DANIEL T. HAUBER, VICE PRESIDENT
Daniel T. Hauber specializes in TRA’s transportation safety, security, operations, and maintenance consulting projects, and has been part of the TRA team since 1997. Dan’s work at TRA focuses on operating and maintenance procedures, business process assessments, vehicle and infrastructure condition assessments, and operations and maintenance planning and procurements. In his projects, Dan strives to combine both practical field experience and accepted business analysis practices.
How did you begin working at TRA? Who was your first client?

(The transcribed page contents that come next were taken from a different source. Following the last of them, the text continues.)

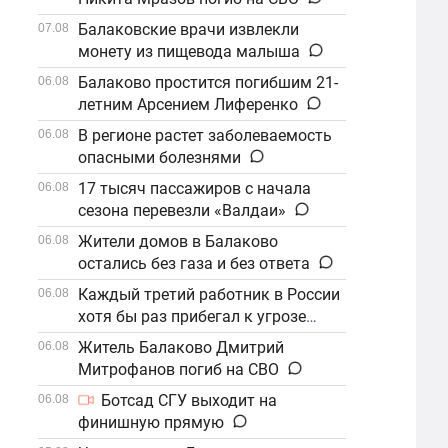
Балаковские врачи извлекли
07.08
монету из пищевода малыша
Балаково простится погибшим 21-
06.08
летним Арсением Лиференко
В регионе растет заболеваемость
06.08
опасными болезнями
17 тысяч пассажиров с начала
06.08
сезона перевезли «Валдаи»
Жители домов в Балаково
06.08
остались без газа и без ответа
Каждый третий работник в России
06.08
хотя бы раз прибегал к угрозе
увольнения
Житель Балаково Дмитрий
06.08
Митрофанов погиб на СВО
Ботсад СГУ выходит на
06.08
финишную прямую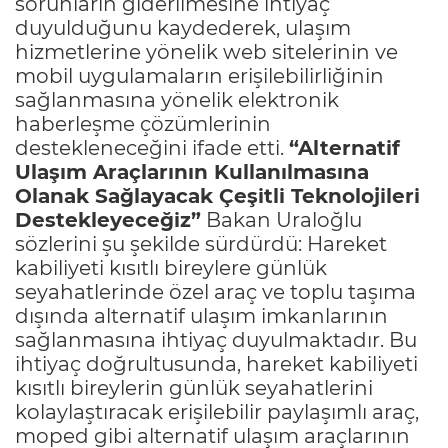
sorunların giderilmesine ihtiyaç
duyulduğunu kaydederek, ulaşım
hizmetlerine yönelik web sitelerinin ve
mobil uygulamaların erişilebilirliğinin
sağlanmasına yönelik elektronik
haberleşme çözümlerinin
destekleneceğini ifade etti.
“Alternatif
Ulaşım Araçlarının Kullanılmasına
Olanak Sağlayacak Çeşitli Teknolojileri
Destekleyeceğiz”
Bakan Uraloğlu
sözlerini şu şekilde sürdürdü: Hareket
kabiliyeti kısıtlı bireylere günlük
seyahatlerinde özel araç ve toplu taşıma
dışında alternatif ulaşım imkanlarının
sağlanmasına ihtiyaç duyulmaktadır. Bu
ihtiyaç doğrultusunda, hareket kabiliyeti
kısıtlı bireylerin günlük seyahatlerini
kolaylaştıracak erişilebilir paylaşımlı araç,
moped gibi alternatif ulaşım araçlarının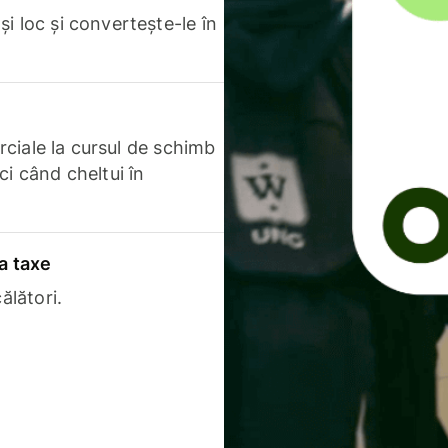
i loc și convertește-le în
erciale la cursul de schimb
ci când cheltui în
a taxe
ălători.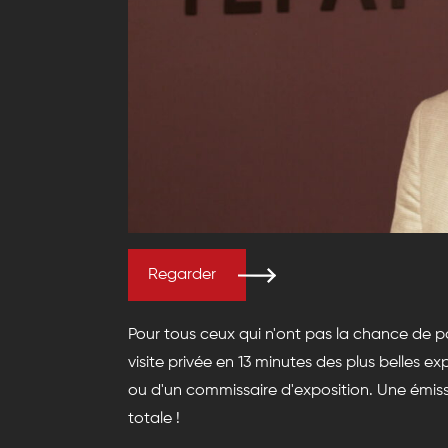
Regarder
Pour tous ceux qui n'ont pas la chance de 
visite privée en 13 minutes des plus belles 
ou d'un commissaire d'exposition. Une émis
totale !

I began working at TRA straight out of undergrad, and have been here ever since. I have had an interest in transit since I was young. I rode trains and buses near here from a pretty young age, and then started to really appreciate the positive impact that transit has on personal mobility and cities.
My first client was the Pennsylvania Department of Transportation, and its Rail Transit Safety Review Program. I’m still involved with that project 21 years later.
What do you like most about your job?
It used to be that I liked the technical aspects of working at TRA best. I also still really enjoy the mobility aspect of our work. More than anything, though, I like the people I get to work with. Both internally at TRA and our clients and project stakeholders — I really enjoy working with lots of great people.
What would people be surprised to know about you?
When I see work acquaintances outside of work, some are surprised to learn I have a couple of tattoos. Likewise when personal friends find out that I wear fairly dressy clothes to work most days, that surprises them!
What do you enjoy doing when you’re not at work?
My partner and I really enjoy cooking, gardening, spending time with our dogs, and traveling when we can. I also really love bicycling, and do a fair amount of training and racing.
If you could travel anywhere, where would you go?
As part of an APTA delegation, I went to Tokyo in 2017. I can’t wait to go back to Japan, and to be able to fit more touristy things in.